Dhani roboh seperti pohon pisang yang ditebang dalam sekali tebasan, membawa tubuh Naim turut jatuh pula bersamanya. Reni menjerit dan menutup mata dengan kedua tangannya. Mamar yang terjatuh karena dorongan Arif hanya bisa menganga tanpa bisa berbuat apapun. Arif yang gelap mata hanya berdiri memandangi lawan bertarungnya yang rebah di samping Naim yang kebingungan, belati masih di tangannya namun sesaat kemudian dilemparkannya belati itu ke tanah.
"Nggak gitu, Dhani!" kata Arif, wajahnya kelihatan kesal, "harusnya kamu nggak langsung jatuh. Kamu melotot dulu trus bilang: kau..kau...gitu."
Reni membuka matanya yang ditutupnya tadi dan menambahi:
"Iya..harusnya pake melotot dulu trus nunjuk-nunjuk si Arif, baru jatuh."
Dhani dan Naim pun lalu bangkit. Dhani melemparkan sebatang ranting yang dipakainya sebagai belati seperti juga yang dilakukan Arif ke tanah. Mamar juga bangkit sambil mengelap ingusnya yang kadang masih keluar sendiri dari lubang hidungnya. Mereka lalu berkumpul dalam satu lingkaran di arena pertarungan tadi dan membahas permainan mereka, meniru film-film aksi di televisi.
"Adegan berkelahinya sudah bagus, belum?" tanya Arif, anak berumur 8 tahun yang merupakan ketua di kelompok mereka itu. Darinyalah sering lahir ide-ide untuk bermain yang mengasyikkan seperti yang mereka lakukan tadi, memainkan adegan perkelahian seperti yang sering mereka tonton di televisi. Dia pula yang membuat skenario untuk cerita tadi sekaligus menjadi sutradaranya.
"Top," kata Naim,anak yang paling kerempeng di antara mereka dan berusia 7 tahun, "editannya mulusss..!"
"Bagus, udah menjiwai banget..kaya pilem Si Pitung yang diperanin ama Dedi Mizwar," sahut Mamar yang asli Betawi, berusia 8 tahun.

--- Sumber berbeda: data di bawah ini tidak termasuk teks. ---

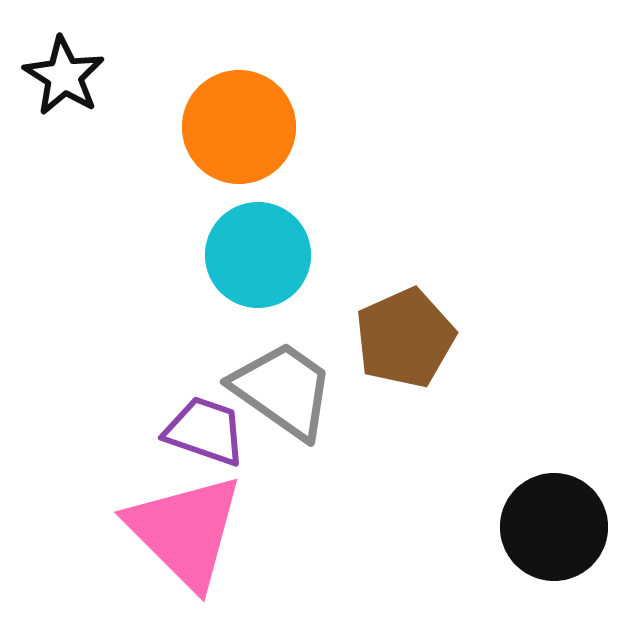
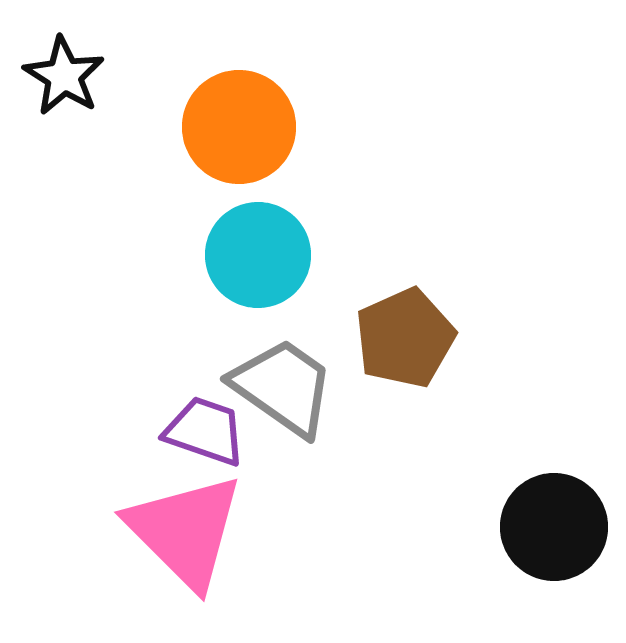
gray trapezoid: moved 3 px up
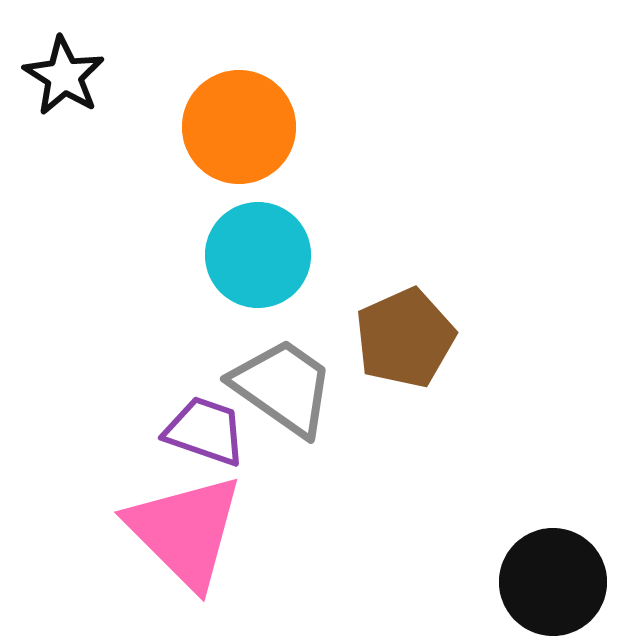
black circle: moved 1 px left, 55 px down
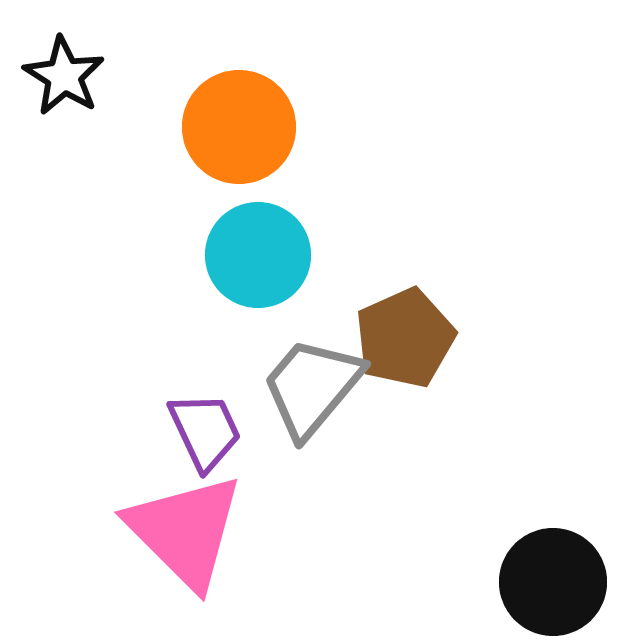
gray trapezoid: moved 29 px right; rotated 85 degrees counterclockwise
purple trapezoid: rotated 46 degrees clockwise
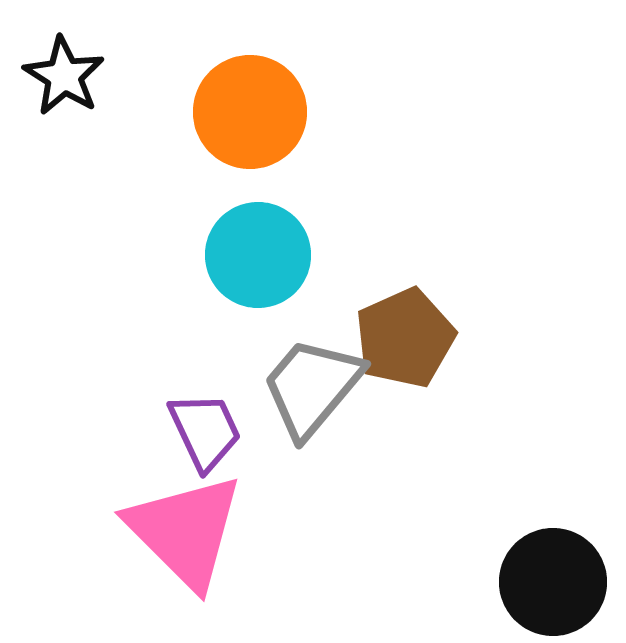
orange circle: moved 11 px right, 15 px up
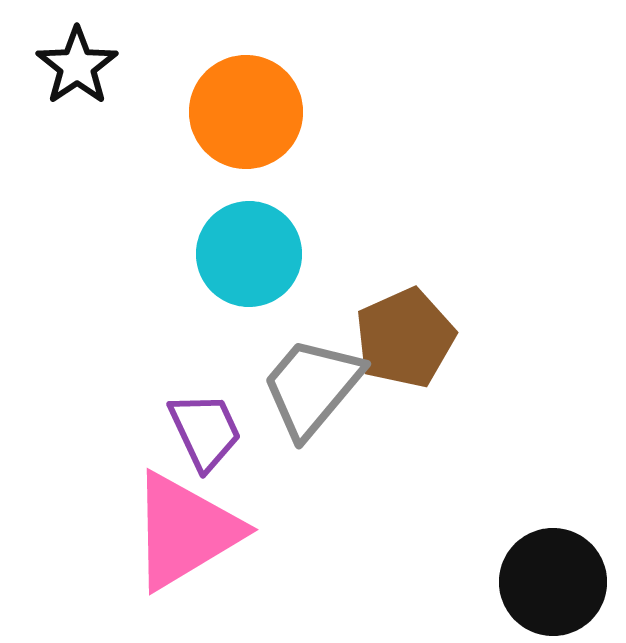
black star: moved 13 px right, 10 px up; rotated 6 degrees clockwise
orange circle: moved 4 px left
cyan circle: moved 9 px left, 1 px up
pink triangle: rotated 44 degrees clockwise
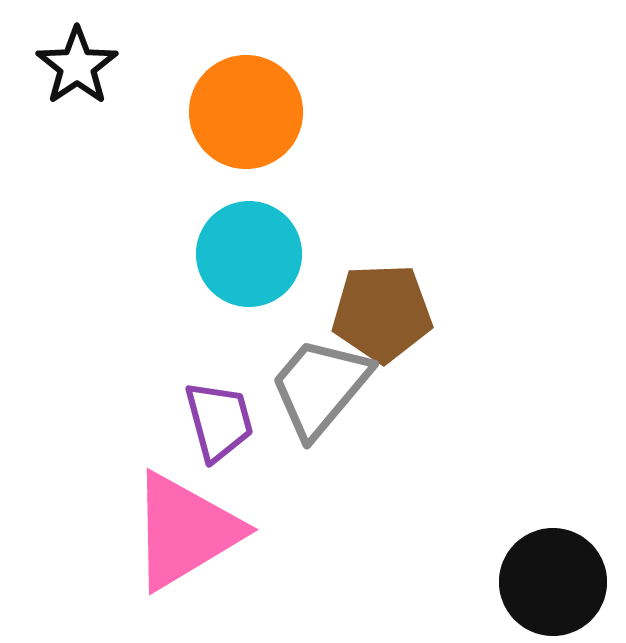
brown pentagon: moved 23 px left, 25 px up; rotated 22 degrees clockwise
gray trapezoid: moved 8 px right
purple trapezoid: moved 14 px right, 10 px up; rotated 10 degrees clockwise
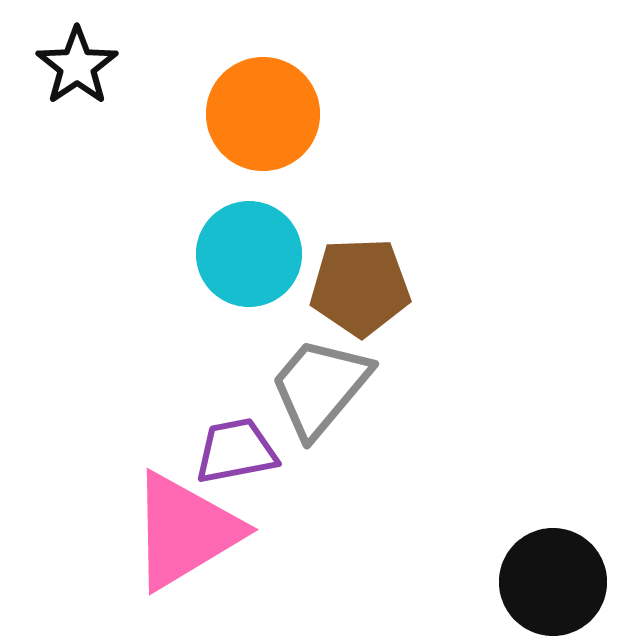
orange circle: moved 17 px right, 2 px down
brown pentagon: moved 22 px left, 26 px up
purple trapezoid: moved 17 px right, 30 px down; rotated 86 degrees counterclockwise
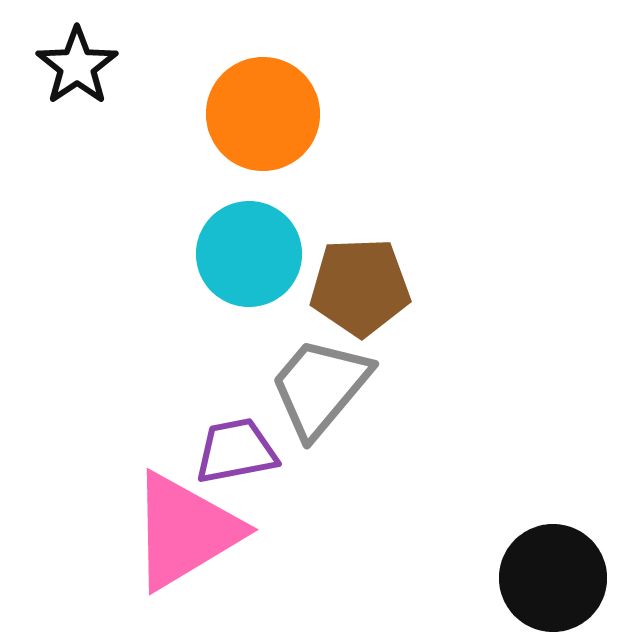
black circle: moved 4 px up
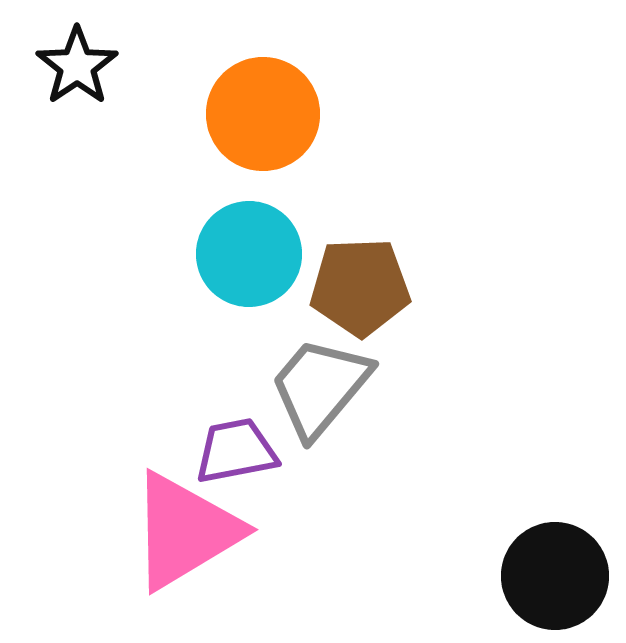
black circle: moved 2 px right, 2 px up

"Dicky Zulkarnaen, Mar!" sergah Dhani, anak yang paling tua di antara mereka berusia 9Â tahun.
"Iye, gua maksud juga ntu, Drakula!" sahut Mamar lagi.
"Menurut Daku kurang banyak berkelahinya. Sehabis ini, Dhani mati lalu Naim dan Mamar kelahi juga dengan Arif karena mereka juga suka sama aku," kata Reni, satu-satunya anak perempuan di antara mereka, usianya 7 tahun.
"Huuu...!" serempak semua anak lelaki di kelompok itu tidak terima dengan usul Reni itu.
Lalu mereka asyik bercakap-cakap seperti sore-sore biasanya sambil membahas kiranya adegan apa lagi yang akan mereka mainkan kemudian. Yang jelas tidak akan jauh dari perkelahian sebelumnya, karena kelompok anak-anak yang lebih banyak laki-lakinya itu sangat menyukai adegan perkelahian.
Seseorang mengamati mereka dari jarak yang tidak seberapa jauh, terlindung oleh pagar teh-tehan dan rimbun pohon Bougenvile di depan rumah di mana dia menempati dan menyewa sebuah kamar. Sesekali dia tertawa dan mengangguk-angguk melihat polah anak-anak yang lucu itu. Setiap sore anak-anak itu memang bermain di sana. Kadang mereka berlari berkejar-kejaran, kadang hanya duduk-duduk saja, tapi paling sering mereka memainkan adegan perkelahian dengan bumbu cerita seperti dalam film-film aksi.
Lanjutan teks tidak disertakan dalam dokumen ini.